An Evaluation of Short Term Greenhouse Gas Emissions from Soil and Atmosphere Exchange in Response to Controlling Edaphic Factgors of Eucalyptus Plantation, Gujarat, India
Keywords:greenhouse gases, fluxes, eucalyptus plantation, global warming potential, soil nutrients
A considerable amount of atmospheric GHG is produced and consumed through soil processes. Soils provide the largest terrestrial store for carbon (C) as well as the largest atmospheric CO2 sources through autotrophic and heterotrophic organisms. Soils are also the greatest source (∼60%) of CH4 and N2O through microbially mediated processes of methanogensis, nitrification and denitrification.

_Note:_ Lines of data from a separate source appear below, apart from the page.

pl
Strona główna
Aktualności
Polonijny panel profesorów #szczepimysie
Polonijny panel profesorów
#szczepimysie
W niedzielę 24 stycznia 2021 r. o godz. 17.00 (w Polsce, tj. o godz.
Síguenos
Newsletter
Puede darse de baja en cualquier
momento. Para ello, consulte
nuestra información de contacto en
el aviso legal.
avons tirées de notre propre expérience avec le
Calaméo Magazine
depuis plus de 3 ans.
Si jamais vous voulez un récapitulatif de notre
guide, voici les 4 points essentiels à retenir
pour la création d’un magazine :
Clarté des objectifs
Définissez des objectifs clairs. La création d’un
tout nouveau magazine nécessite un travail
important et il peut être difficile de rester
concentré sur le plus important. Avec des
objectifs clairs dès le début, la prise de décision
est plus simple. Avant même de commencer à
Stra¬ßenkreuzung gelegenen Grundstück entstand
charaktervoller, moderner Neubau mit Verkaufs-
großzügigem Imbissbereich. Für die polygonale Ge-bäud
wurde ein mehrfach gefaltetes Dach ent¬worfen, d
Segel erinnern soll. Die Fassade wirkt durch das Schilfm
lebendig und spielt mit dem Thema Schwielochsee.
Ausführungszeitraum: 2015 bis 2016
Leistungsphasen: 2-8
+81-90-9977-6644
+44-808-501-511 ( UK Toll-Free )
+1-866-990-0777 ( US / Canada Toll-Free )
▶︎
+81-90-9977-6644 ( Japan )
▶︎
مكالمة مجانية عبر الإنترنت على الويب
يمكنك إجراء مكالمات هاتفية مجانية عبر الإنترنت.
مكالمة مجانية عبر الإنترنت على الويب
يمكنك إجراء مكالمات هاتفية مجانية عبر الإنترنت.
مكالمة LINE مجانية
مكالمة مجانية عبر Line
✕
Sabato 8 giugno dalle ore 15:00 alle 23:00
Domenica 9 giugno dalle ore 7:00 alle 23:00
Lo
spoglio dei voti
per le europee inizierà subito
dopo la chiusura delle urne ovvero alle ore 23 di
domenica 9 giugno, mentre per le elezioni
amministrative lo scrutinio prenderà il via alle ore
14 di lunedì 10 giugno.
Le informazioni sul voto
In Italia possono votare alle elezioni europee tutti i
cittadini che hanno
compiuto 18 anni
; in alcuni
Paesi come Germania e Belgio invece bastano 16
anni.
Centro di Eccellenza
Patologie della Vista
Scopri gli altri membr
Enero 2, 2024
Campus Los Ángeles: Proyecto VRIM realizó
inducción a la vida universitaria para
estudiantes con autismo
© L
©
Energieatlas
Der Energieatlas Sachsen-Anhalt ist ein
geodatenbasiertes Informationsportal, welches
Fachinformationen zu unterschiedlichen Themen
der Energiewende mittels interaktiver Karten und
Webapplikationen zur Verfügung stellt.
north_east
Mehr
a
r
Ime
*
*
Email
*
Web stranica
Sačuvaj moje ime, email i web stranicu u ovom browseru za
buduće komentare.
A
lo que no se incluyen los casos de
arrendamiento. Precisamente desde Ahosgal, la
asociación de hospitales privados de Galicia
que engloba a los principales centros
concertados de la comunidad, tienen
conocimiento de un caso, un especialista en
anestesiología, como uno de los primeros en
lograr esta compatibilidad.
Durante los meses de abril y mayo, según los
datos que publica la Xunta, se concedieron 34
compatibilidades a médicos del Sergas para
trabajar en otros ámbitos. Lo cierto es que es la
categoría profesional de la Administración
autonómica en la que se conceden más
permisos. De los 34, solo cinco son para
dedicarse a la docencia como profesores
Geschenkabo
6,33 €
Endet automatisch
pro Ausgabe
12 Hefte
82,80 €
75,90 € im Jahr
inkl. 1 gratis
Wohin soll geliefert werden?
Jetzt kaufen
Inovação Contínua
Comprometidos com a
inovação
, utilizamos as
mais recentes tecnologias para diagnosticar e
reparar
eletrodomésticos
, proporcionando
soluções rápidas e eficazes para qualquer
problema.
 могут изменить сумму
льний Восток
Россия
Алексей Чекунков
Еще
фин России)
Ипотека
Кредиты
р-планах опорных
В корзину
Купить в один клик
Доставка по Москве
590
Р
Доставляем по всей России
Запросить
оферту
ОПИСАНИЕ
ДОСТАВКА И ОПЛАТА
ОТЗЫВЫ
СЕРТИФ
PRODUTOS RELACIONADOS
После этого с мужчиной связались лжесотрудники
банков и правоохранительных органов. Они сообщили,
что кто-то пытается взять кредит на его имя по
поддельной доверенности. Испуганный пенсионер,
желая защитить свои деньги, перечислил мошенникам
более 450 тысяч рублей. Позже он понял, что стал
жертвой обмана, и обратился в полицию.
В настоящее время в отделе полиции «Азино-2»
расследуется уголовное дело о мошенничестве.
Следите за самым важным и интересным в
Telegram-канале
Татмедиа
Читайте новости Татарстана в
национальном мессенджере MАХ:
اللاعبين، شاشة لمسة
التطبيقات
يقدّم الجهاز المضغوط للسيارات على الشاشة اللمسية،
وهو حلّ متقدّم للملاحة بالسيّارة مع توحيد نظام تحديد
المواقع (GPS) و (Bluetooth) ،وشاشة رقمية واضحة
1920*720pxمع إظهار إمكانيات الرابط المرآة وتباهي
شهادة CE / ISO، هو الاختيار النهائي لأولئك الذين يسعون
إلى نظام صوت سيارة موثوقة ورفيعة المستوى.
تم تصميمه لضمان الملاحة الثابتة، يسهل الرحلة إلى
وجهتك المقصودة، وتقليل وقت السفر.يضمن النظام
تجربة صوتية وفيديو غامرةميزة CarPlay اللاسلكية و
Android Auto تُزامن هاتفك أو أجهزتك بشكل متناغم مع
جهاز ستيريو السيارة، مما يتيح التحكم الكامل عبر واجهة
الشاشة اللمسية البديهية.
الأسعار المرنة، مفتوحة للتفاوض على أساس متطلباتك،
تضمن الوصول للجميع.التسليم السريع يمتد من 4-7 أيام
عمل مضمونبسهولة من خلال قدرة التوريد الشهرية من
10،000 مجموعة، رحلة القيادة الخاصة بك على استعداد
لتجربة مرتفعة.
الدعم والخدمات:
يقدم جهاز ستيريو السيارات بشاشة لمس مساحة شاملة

Short term CO2, CH4 and N2O gas fluxes from soil under a Eucalyptus plantation in central Gujarat, Western India were measured for three month duration (February to April, 2013) at fifteen days interval using closed static chamber technique and gas chromatography method. Simultaneously soils were analyzed at 0.0-10, 10-20, and 20-30 cm depth for pH, conductivity, organic carbon, nitrogen, phosphate, sulphate to correlate with gas emissions. The results showed that the soil in our study was a sink of atmospheric CO2, CH4 and N2O which the flux varied from -65.27 to 14.6, -0.005 to 0.07 and -0.03 to 0.33 mg m-2 h-1respectively. CO2 emissions were found maximum as compared to other two gases. Variations in soil N2O emissions could be primarily explained by litter C:N ratio and soil total N stock. Differences in soil CH4 uptake could be mostly attributed to the soil CO2 flux and water filled pore space (WFPS). Soil C:N ratio could largely account for variations in soil CO2 emissions. A strong positive relationship existed between CH4 flux and soil temperature. The N2O flux correlated with WFPS and the global warming potential of N2O is highest compared to other two principal gases.